(Given data Opens)

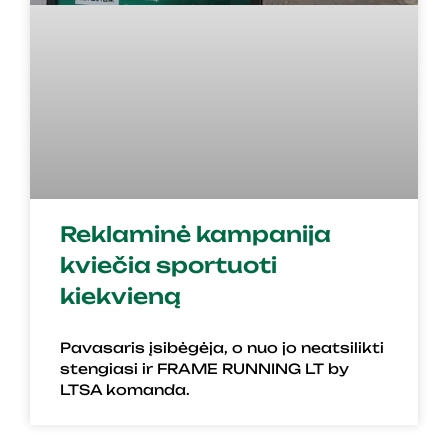
Reklaminė kampanija
kviečia sportuoti
kiekvieną
Pavasaris įsibėgėja, o nuo jo neatsilikti
stengiasi ir FRAME RUNNING LT by
LTSA komanda.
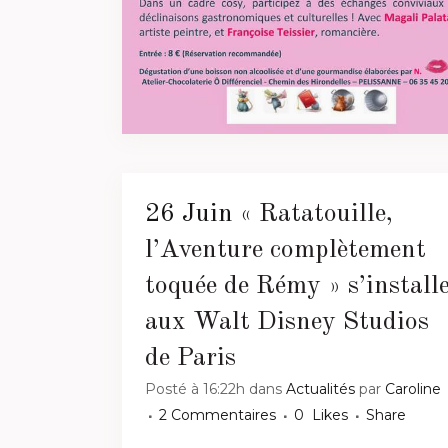
26 Juin
« Ratatouille,
l’Aventure complètement
toquée de Rémy » s’install
aux Walt Disney Studios
de Paris
Posté à 16:22h
dans
Actualités
par
Caroline
2 Commentaires
0
Likes
Share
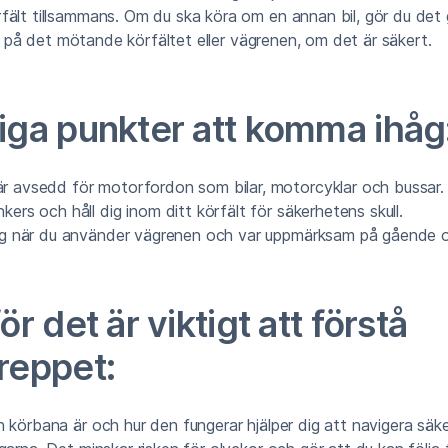
fält tillsammans. Om du ska köra om en annan bil, gör du det
 ut på det mötande körfältet eller vägrenen, om det är säkert.
tiga punkter att komma ihåg
r avsedd för motorfordon som bilar, motorcyklar och bussar.
kers och håll dig inom ditt körfält för säkerhetens skull.
tig när du använder vägrenen och var uppmärksam på gående oc
ör det är viktigt att förstå
reppet:
 körbana är och hur den fungerar hjälper dig att navigera säk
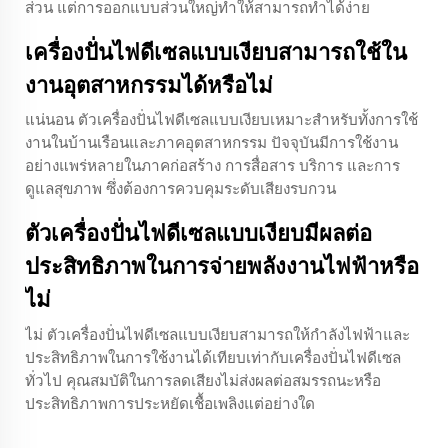
ส่วน แต่การออกแบบส่วนใหญ่ทำให้สามารถทำได้ง่าย
เครื่องปั่นไฟดีเซลแบบเงียบสามารถใช้ใน
งานอุตสาหกรรมได้หรือไม่
แน่นอน ตัวเครื่องปั่นไฟดีเซลแบบเงียบเหมาะสำหรับทั้งการใช้
งานในบ้านเรือนและภาคอุตสาหกรรม ปัจจุบันมีการใช้งาน
อย่างแพร่หลายในภาคก่อสร้าง การสื่อสาร บริการ และการ
ดูแลสุขภาพ ซึ่งต้องการควบคุมระดับเสียงรบกวน
ตัวเครื่องปั่นไฟดีเซลแบบเงียบมีผลต่อ
ประสิทธิภาพในการจ่ายพลังงานไฟฟ้าหรือ
ไม่
ไม่ ตัวเครื่องปั่นไฟดีเซลแบบเงียบสามารถให้กำลังไฟฟ้าและ
ประสิทธิภาพในการใช้งานได้เทียบเท่ากับเครื่องปั่นไฟดีเซล
ทั่วไป คุณสมบัติในการลดเสียงไม่ส่งผลต่อสมรรถนะหรือ
ประสิทธิภาพการประหยัดเชื้อเพลิงแต่อย่างใด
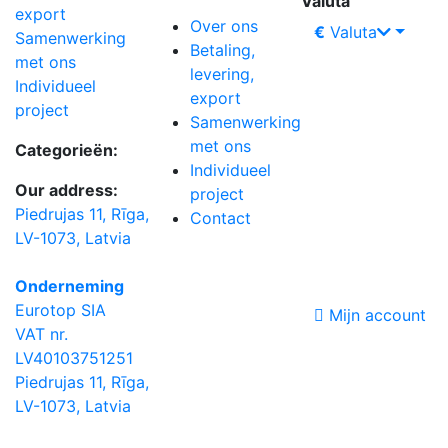
Valuta
export
Over ons
€
Valuta
Samenwerking
Betaling,
met ons
levering,
Individueel
export
project
Samenwerking
met ons
Categorieën:
Individueel
Our address:
project
Piedrujas 11, Rīga,
Contact
LV-1073, Latvia
Onderneming
Eurotop SIA
Mijn account
VAT nr.
LV40103751251
Piedrujas 11, Rīga,
LV-1073, Latvia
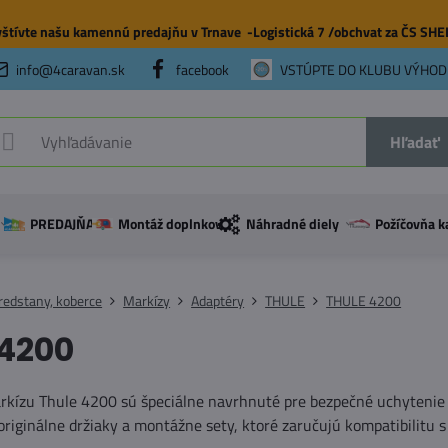
štívte našu
kamennú predajňu
v Trnave -Logistická 7 /obchvat za ČS SH
info@4caravan.sk
facebook
VSTÚPTE DO KLUBU VÝHOD
Hľadať
PREDAJŇA
Montáž doplnkov
Náhradné diely
Požíčovňa k
redstany, koberce
Markízy
Adaptéry
THULE
THULE 4200
4200
rkízu Thule 4200 sú špeciálne navrhnuté pre bezpečné uchytenie 
originálne držiaky a montážne sety, ktoré zaručujú kompatibilitu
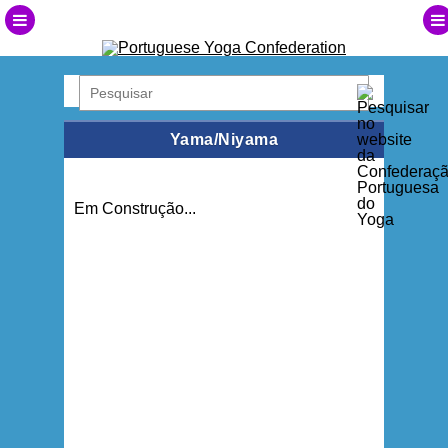
Yama/Niyama
Em Construção...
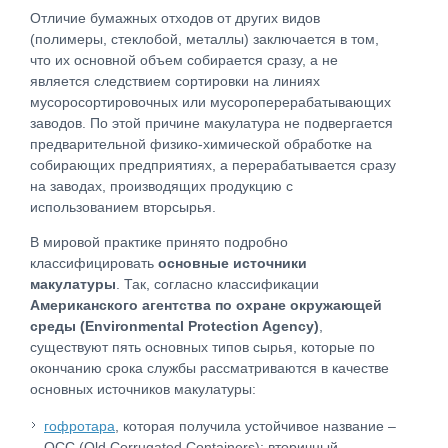
Отличие бумажных отходов от других видов
(полимеры, стеклобой, металлы) заключается в том,
что их основной объем собирается сразу, а не
является следствием сортировки на линиях
мусоросортировочных или мусороперерабатывающих
заводов. По этой причине макулатура не подвергается
предварительной физико-химической обработке на
собирающих предприятиях, а перерабатывается сразу
на заводах, производящих продукцию с
использованием вторсырья.
В мировой практике принято подробно
классифицировать
основные источники
макулатуры
. Так, согласно классификации
Американского агентства по охране окружающей
среды (Environmental Protection Agency)
,
существуют пять основных типов сырья, которые по
окончанию срока службы рассматриваются в качестве
основных источников макулатуры:
гофротара
, которая получила устойчивое название –
OCC (Old Corrugated Containers); вторичный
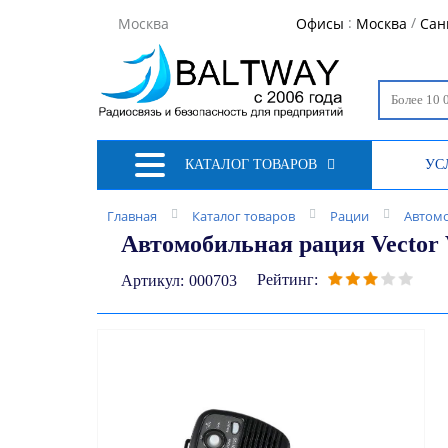
:
/
Москва
Офисы
Москва
Сан
КАТАЛОГ ТОВАРОВ
УС
Главная
Каталог товаров
Рации
Автом
Автомобильная рация Vector 
Рейтинг:
Артикул:
000703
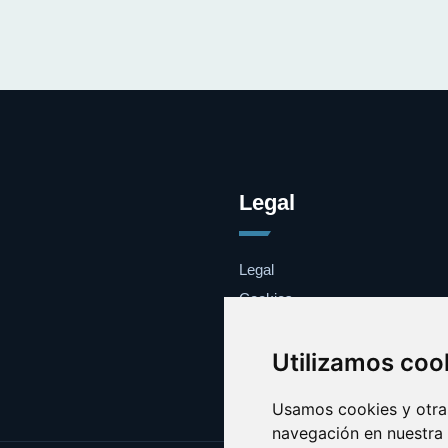
Legal
Legal
Cookies
Contacto
Utilizamos coo
Usamos cookies y otras
navegación en nuestra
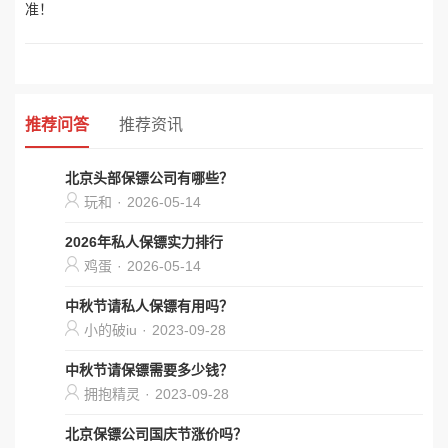
准！
推荐问答
推荐资讯
北京头部保镖公司有哪些？
玩和
·
2026-05-14
2026年私人保镖实力排行
鸡蛋
·
2026-05-14
中秋节请私人保镖有用吗？
小的破iu
·
2023-09-28
中秋节请保镖需要多少钱？
拥抱精灵
·
2023-09-28
北京保镖公司国庆节涨价吗？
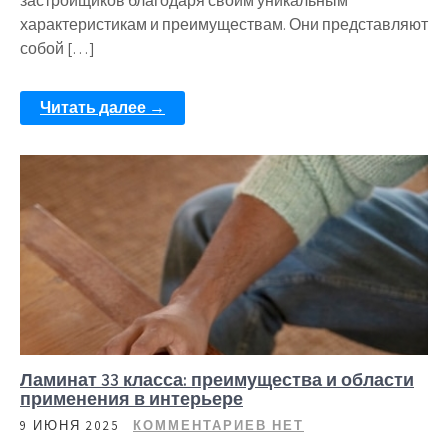
застройщиков благодаря своим уникальным
характеристикам и преимуществам. Они представляют
собой […]
Читать далее →
Ламинат 33 класса: преимущества и области
применения в интерьере
9 ИЮНЯ 2025
КОММЕНТАРИЕВ НЕТ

(Given data Closes)

▸ Task requirements: Could you retype all the entries above exactly, without the pictures?

▸ Answer section:
Reklaminė kampanija
kviečia sportuoti
kiekvieną
Pavasaris įsibėgėja, o nuo jo neatsilikti
stengiasi ir FRAME RUNNING LT by
LTSA komanda.
26 Juin
« Ratatouille,
l’Aventure complètement
toquée de Rémy » s’install
aux Walt Disney Studios
de Paris
Posté à 16:22h
dans
Actualités
par
Caroline
2 Commentaires
0
Likes
Share
fält tillsammans. Om du ska köra om en annan bil, gör du det
 ut på det mötande körfältet eller vägrenen, om det är säkert.
tiga punkter att komma ihåg
r avsedd för motorfordon som bilar, motorcyklar och bussar.
kers och håll dig inom ditt körfält för säkerhetens skull.
tig när du använder vägrenen och var uppmärksam på gående oc
ör det är viktigt att förstå
reppet:
 körbana är och hur den fungerar hjälper dig att navigera säk
ส่วน แต่การออกแบบส่วนใหญ่ทำให้สามารถทำได้ง่าย
เครื่องปั่นไฟดีเซลแบบเงียบสามารถใช้ใน
งานอุตสาหกรรมได้หรือไม่
แน่นอน ตัวเครื่องปั่นไฟดีเซลแบบเงียบเหมาะสำหรับทั้งการใช้
งานในบ้านเรือนและภาคอุตสาหกรรม ปัจจุบันมีการใช้งาน
อย่างแพร่หลายในภาคก่อสร้าง การสื่อสาร บริการ และการ
ดูแลสุขภาพ ซึ่งต้องการควบคุมระดับเสียงรบกวน
ตัวเครื่องปั่นไฟดีเซลแบบเงียบมีผลต่อ
ประสิทธิภาพในการจ่ายพลังงานไฟฟ้าหรือ
ไม่
ไม่ ตัวเครื่องปั่นไฟดีเซลแบบเงียบสามารถให้กำลังไฟฟ้าและ
ประสิทธิภาพในการใช้งานได้เทียบเท่ากับเครื่องปั่นไฟดีเซล
ทั่วไป คุณสมบัติในการลดเสียงไม่ส่งผลต่อสมรรถนะหรือ
ประสิทธิภาพการประหยัดเชื้อเพลิงแต่อย่างใด
Valuta
export
Over ons
€
Valuta
Samenwerking
Betaling,
met ons
levering,
Individueel
export
project
Samenwerking
met ons
Categorieën:
Individueel
Our address:
project
Piedrujas 11, Rīga,
Contact
LV-1073, Latvia
Onderneming
Eurotop SIA
Mijn account
VAT nr.
LV40103751251
Piedrujas 11, Rīga,
LV-1073, Latvia
štívte našu
kamennú predajňu
v Trnave -Logistická 7 /obchvat za ČS SH
info@4caravan.sk
facebook
VSTÚPTE DO KLUBU VÝHOD
Hľadať
PREDAJŇA
Montáž doplnkov
Náhradné diely
Požíčovňa k
redstany, koberce
Markízy
Adaptéry
THULE
THULE 4200
4200
rkízu Thule 4200 sú špeciálne navrhnuté pre bezpečné uchytenie 
originálne držiaky a montážne sety, ktoré zaručujú kompatibilitu
Yama/Niyama
Em Construção...
Отличие бумажных отходов от других видов
(полимеры, стеклобой, металлы) заключается в том,
что их основной объем собирается сразу, а не
является следствием сортировки на линиях
мусоросортировочных или мусороперерабатывающих
заводов. По этой причине макулатура не подвергается
предварительной физико-химической обработке на
собирающих предприятиях, а перерабатывается сразу
на заводах, производящих продукцию с
использованием вторсырья.
В мировой практике принято подробно
классифицировать
основные источники
макулатуры
. Так, согласно классификации
Американского агентства по охране окружающей
среды (Environmental Protection Agency)
,
существуют пять основных типов сырья, которые по
окончанию срока службы рассматриваются в качестве
основных источников макулатуры:
гофротара
, которая получила устойчивое название –
OCC (Old Corrugated Containers); вторичный
:
/
Москва
Офисы
Москва
Сан
КАТАЛОГ ТОВАРОВ
УС
Главная
Каталог товаров
Рации
Автом
Автомобильная рация Vector 
Рейтинг:
Артикул:
000703
Legal
Legal
Cookies
Contacto
Utilizamos coo
Usamos cookies y otras
navegación en nuestra
准！
推荐问答
推荐资讯
北京头部保镖公司有哪些？
玩和
·
2026-05-14
2026年私人保镖实力排行
鸡蛋
·
2026-05-14
中秋节请私人保镖有用吗？
小的破iu
·
2023-09-28
中秋节请保镖需要多少钱？
拥抱精灵
·
2023-09-28
北京保镖公司国庆节涨价吗？
застройщиков благодаря своим уникальным
характеристикам и преимуществам. Они представляют
собой […]
Читать далее →
Ламинат 33 класса: преимущества и области
применения в интерьере
9 ИЮНЯ 2025
КОММЕНТАРИЕВ НЕТ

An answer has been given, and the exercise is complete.